▸ BRIEF
When you retype the data, keep every word exactly and include none of the pictures.

Extracted records
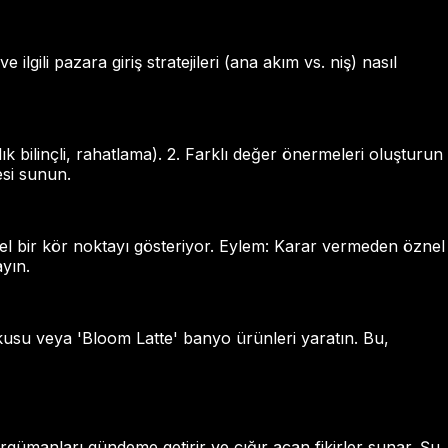
 ilgili pazara giriş stratejileri (ana akım vs. niş) nasıl
k bilinçli, rahatlama). 2. Farklı değer önermeleri oluşturun
mesi sunun.
iyel bir kör noktayı gösteriyor. Eylem: Karar vermeden öznel
yın.
kokusu veya 'Bloom Latte' banyo ürünleri yaratın. Bu,
argümanları gündeme getirir ve çığır açan fikirler sunar. Şu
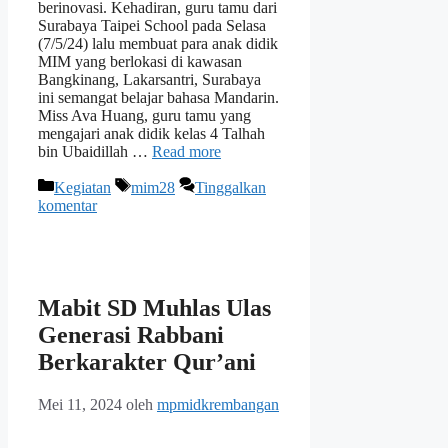
berinovasi. Kehadiran, guru tamu dari
Surabaya Taipei School pada Selasa
(7/5/24) lalu membuat para anak didik
MIM yang berlokasi di kawasan
Bangkinang, Lakarsantri, Surabaya
ini semangat belajar bahasa Mandarin.
Miss Ava Huang, guru tamu yang
mengajari anak didik kelas 4 Talhah
bin Ubaidillah …
Read more
Kategori
Tag
Kegiatan
mim28
Tinggalkan
komentar
Mabit SD Muhlas Ulas
Generasi Rabbani
Berkarakter Qur’ani
Mei 11, 2024
oleh
mpmidkrembangan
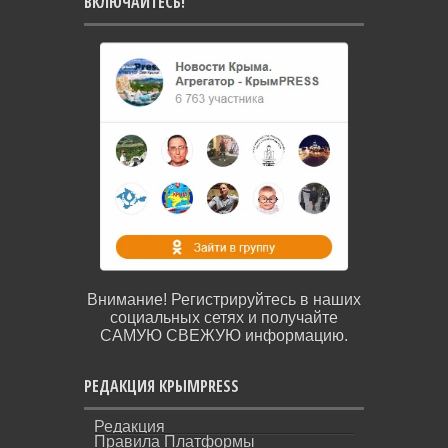
ВКЛЮЧАЙТЕСЬ!
Внимание! Регистрируйтесь в наших
социальных сетях и получайте
САМУЮ СВЕЖУЮ информацию.
РЕДАКЦИЯ КРЫМPRESS
Редакция
Правила Платформы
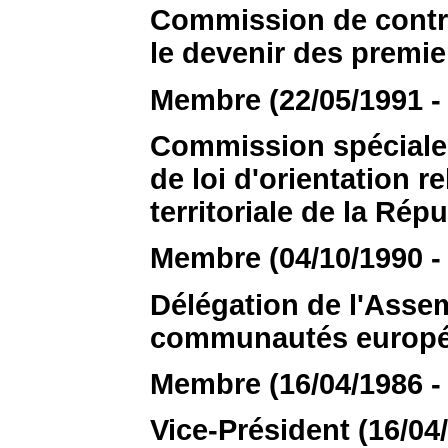
Commission de contrô
le devenir des premie
Membre (22/05/1991 - 
Commission spéciale 
de loi d'orientation re
territoriale de la Rép
Membre (04/10/1990 - 
Délégation de l'Assem
communautés europ
Membre (16/04/1986 - 
Vice-Président (16/04/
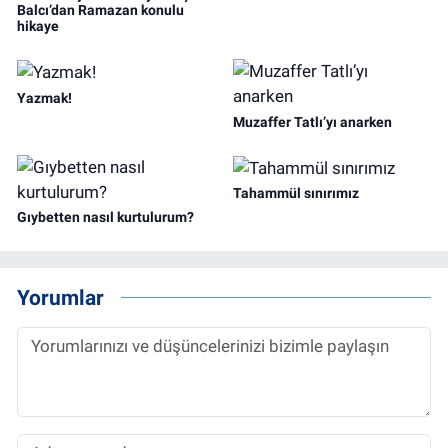
Balcı’dan Ramazan konulu
hikaye
Yazmak!
Muzaffer Tatlı’yı anarken
Tahammül sınırımız
Gıybetten nasıl kurtulurum?
Yorumlar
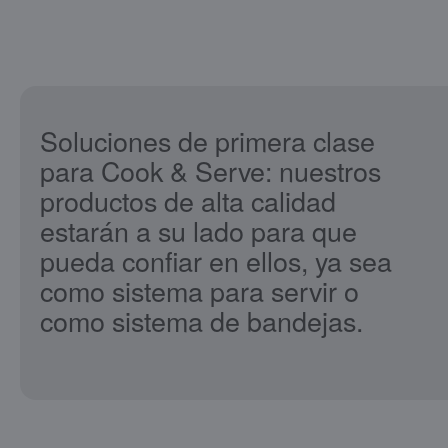
Soluciones de primera clase
para Cook & Serve: nuestros
productos de alta calidad
estarán a su lado para que
pueda confiar en ellos, ya sea
como sistema para servir o
como sistema de bandejas.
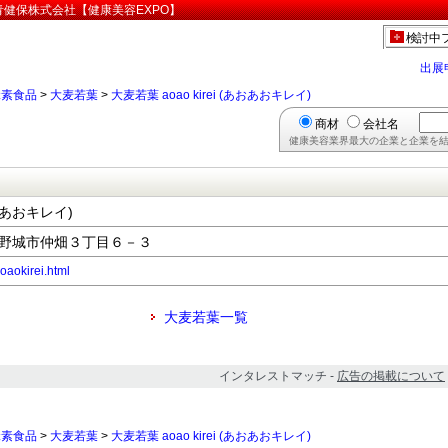
」:福青健保株式会社【健康美容EXPO】
検討中
出展
緑素食品
>
大麦若葉
>
大麦若葉 aoao kirei (あおあおキレイ)
商材
会社名
健康美容業界最大の企業と企業を結
あおあおキレイ)
県大野城市仲畑３丁目６－３
oaokirei.html
大麦若葉一覧
インタレストマッチ -
広告の掲載について
緑素食品
>
大麦若葉
>
大麦若葉 aoao kirei (あおあおキレイ)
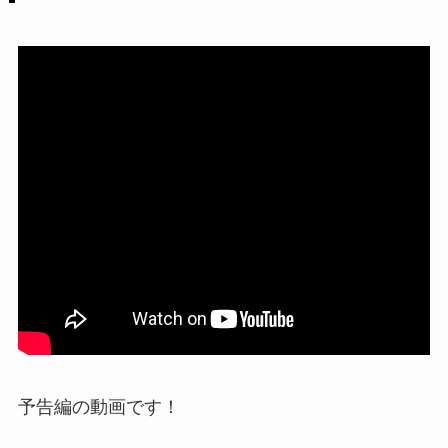
予告編の動画です！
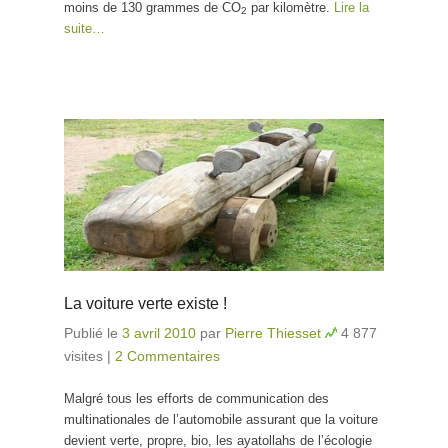
moins de 130 grammes de CO
par kilomètre.
Lire la
2
suite…
La voiture verte existe !
Publié le
3 avril 2010
par
Pierre Thiesset
4 877
visites
|
2 Commentaires
Malgré tous les efforts de communication des
multinationales de l’automobile assurant que la voiture
devient verte, propre, bio, les ayatollahs de l’écologie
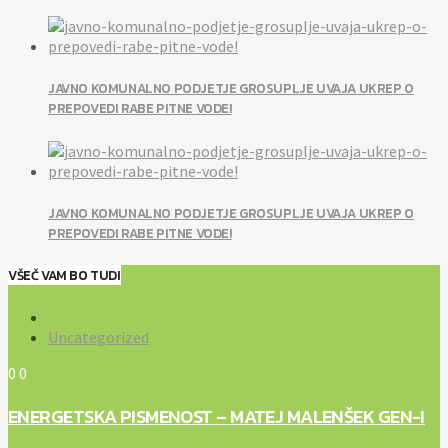
JAVNO KOMUNALNO PODJETJE GROSUPLJE UVAJA UKREP O
PREPOVEDI RABE PITNE VODE!
JAVNO KOMUNALNO PODJETJE GROSUPLJE UVAJA UKREP O
PREPOVEDI RABE PITNE VODE!
VŠEČ VAM BO TUDI
Uncategorized
0
0
ENERGETSKA PISMENOST – MATEJ MALENŠEK GEN-I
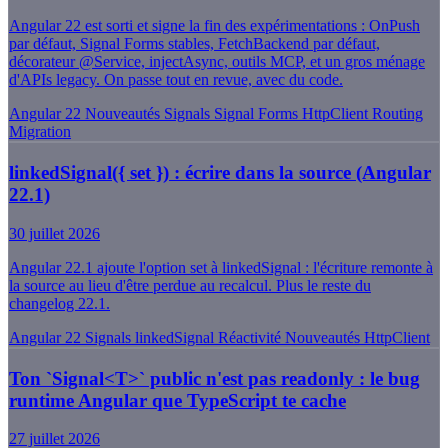
Angular 22 est sorti et signe la fin des expérimentations : OnPush
par défaut, Signal Forms stables, FetchBackend par défaut,
décorateur @Service, injectAsync, outils MCP, et un gros ménage
d'APIs legacy. On passe tout en revue, avec du code.
Angular 22
Nouveautés
Signals
Signal Forms
HttpClient
Routing
Migration
linkedSignal({ set }) : écrire dans la source (Angular
22.1)
30 juillet 2026
Angular 22.1 ajoute l'option set à linkedSignal : l'écriture remonte à
la source au lieu d'être perdue au recalcul. Plus le reste du
changelog 22.1.
Angular 22
Signals
linkedSignal
Réactivité
Nouveautés
HttpClient
Ton `Signal<T>` public n'est pas readonly : le bug
runtime Angular que TypeScript te cache
27 juillet 2026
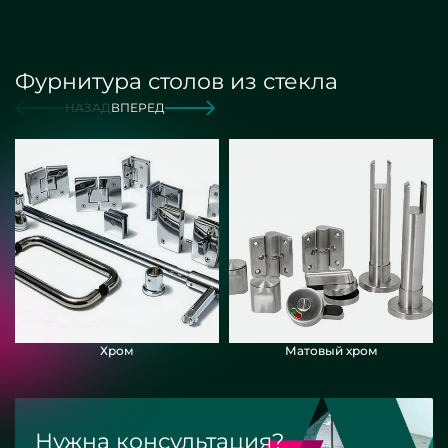
Фурнитура столов из стекла
НАЗАД
ВПЕРЕД
Хром
Матовый хром
Нужна консультация?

▸ ANSWER
 ilgili pazara giriş stratejileri (ana akım vs. niş) nasıl
k bilinçli, rahatlama). 2. Farklı değer önermeleri oluşturun
mesi sunun.
iyel bir kör noktayı gösteriyor. Eylem: Karar vermeden öznel
yın.
kokusu veya 'Bloom Latte' banyo ürünleri yaratın. Bu,
argümanları gündeme getirir ve çığır açan fikirler sunar. Şu
berinovasi. Kehadiran, guru tamu dari
Surabaya Taipei School pada Selasa
(7/5/24) lalu membuat para anak didik
MIM yang berlokasi di kawasan
Bangkinang, Lakarsantri, Surabaya
ini semangat belajar bahasa Mandarin.
Miss Ava Huang, guru tamu yang
mengajari anak didik kelas 4 Talhah
bin Ubaidillah …
Read more
Kategori
Tag
Kegiatan
mim28
Tinggalkan
komentar
Mabit SD Muhlas Ulas
Generasi Rabbani
Berkarakter Qur’ani
Mei 11, 2024
oleh
mpmidkrembangan
ВКЛЮЧАЙТЕСЬ!
Внимание! Регистрируйтесь в наших
социальных сетях и получайте
САМУЮ СВЕЖУЮ информацию.
РЕДАКЦИЯ КРЫМPRESS
Редакция
Правила Платформы
Commission de contrô
le devenir des premie
Membre (22/05/1991 - 
Commission spéciale 
de loi d'orientation re
territoriale de la Rép
Membre (04/10/1990 - 
Délégation de l'Assem
communautés europ
Membre (16/04/1986 - 
Vice-Président (16/04/
Balcı’dan Ramazan konulu
hikaye
Yazmak!
Muzaffer Tatlı’yı anarken
Tahammül sınırımız
Gıybetten nasıl kurtulurum?
Yorumlar
Soluciones de primera clase
para Cook & Serve: nuestros
productos de alta calidad
estarán a su lado para que
pueda confiar en ellos, ya sea
como sistema para servir o
como sistema de bandejas.
」:福青健保株式会社【健康美容EXPO】
検討中
出展
緑素食品
>
大麦若葉
>
大麦若葉 aoao kirei (あおあおキレイ)
商材
会社名
健康美容業界最大の企業と企業を結
あおあおキレイ)
県大野城市仲畑３丁目６－３
oaokirei.html
大麦若葉一覧
インタレストマッチ -
広告の掲載について
緑素食品
>
大麦若葉
>
大麦若葉 aoao kirei (あおあおキレイ)
予告編の動画です！
moins de 130 grammes de CO
par kilomètre.
Lire la
2
suite…
La voiture verte existe !
Publié le
3 avril 2010
par
Pierre Thiesset
4 877
visites
|
2 Commentaires
Malgré tous les efforts de communication des
multinationales de l’automobile assurant que la voiture
devient verte, propre, bio, les ayatollahs de l’écologie
JAVNO KOMUNALNO PODJETJE GROSUPLJE UVAJA UKREP O
PREPOVEDI RABE PITNE VODE!
JAVNO KOMUNALNO PODJETJE GROSUPLJE UVAJA UKREP O
PREPOVEDI RABE PITNE VODE!
VŠEČ VAM BO TUDI
Uncategorized
0
0
ENERGETSKA PISMENOST – MATEJ MALENŠEK GEN-I
Angular 22 est sorti et signe la fin des expérimentations : OnPush
par défaut, Signal Forms stables, FetchBackend par défaut,
décorateur @Service, injectAsync, outils MCP, et un gros ménage
d'APIs legacy. On passe tout en revue, avec du code.
Angular 22
Nouveautés
Signals
Signal Forms
HttpClient
Routing
Migration
linkedSignal({ set }) : écrire dans la source (Angular
22.1)
30 juillet 2026
Angular 22.1 ajoute l'option set à linkedSignal : l'écriture remonte à
la source au lieu d'être perdue au recalcul. Plus le reste du
changelog 22.1.
Angular 22
Signals
linkedSignal
Réactivité
Nouveautés
HttpClient
Ton `Signal<T>` public n'est pas readonly : le bug
runtime Angular que TypeScript te cache
27 juillet 2026
Фурнитура столов из стекла
НАЗАД
ВПЕРЕД
Хром
Матовый хром
Нужна консультация?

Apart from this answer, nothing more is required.